There are no 'neutral' positions, you are either a believer or not and all books are influenced by which side the author is on.
You have such a limited "us/them" world. Others here have called you on the gullibility of your espoused position. You fundamental bias will not allow you to accept that someone can read a religious work and understand it without committing themselves to the necessary belief contained within the work. You want to tell me you can't read about Judaism, because you don't believe it... Hey, wait a minute, your religion stole the works of the Jewish religion and now call them christian. Cheap trick isn't it? You won't even defer to the Jews for understanding their own religious texts better than you.

Surely you can see that bias makes it difficult to understand any text for what it says, because the biased person -- in your sense of the term -- wants it to mean something rather than trying to understand what it actually says.

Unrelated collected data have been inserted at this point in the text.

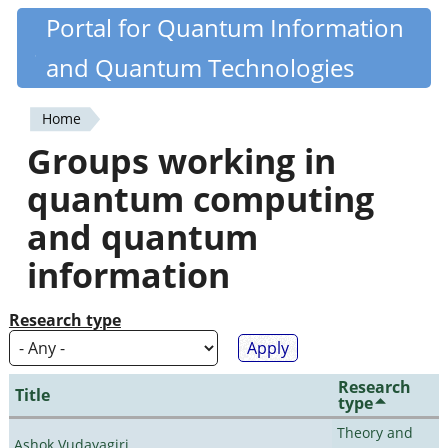
Skip
Portal for Quantum Information
Quantiki
to
and Quantum Technologies
main
content
Home
You
Groups working in
are
quantum computing
here
and quantum
information
Research type
Research
Title
type
Theory and
Ashok Vudayagiri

And before you try to return to the no neutral positions argument, it misses the point. Everyone is culturally and educationally shaped to have biases, but these aren't the indicators of the lack of neutrality you are arguing. You are saying something equivalent to no men are able to read Jane Austen because "all books are influenced by which side the author is on" -- to use your strange sentiment. With this you dismiss the entire field of literary criticism.

The reader has a job when reading a work: understand as much as one can of the necessary context to appreciate the value of the work. When a scholarly essay, let's say a piece of literary criticism, goes to a peer-reviewed journal, before it is published it has to be read by people who know the specific field. The editor accepts that those people are sufficiently versed in the relevant context to be able to evaluate the essay.

Part of the scholar's task is to tackle their own biases, where possible to neutralize them, not simply to acknowledge them and be ruled by them. The apologist by necessity is ruled by their biases. As such they offer nothing of value to the reader whose responsibility is to understand the work.

Sure it's fine to read everything: Had we but world enough, and time....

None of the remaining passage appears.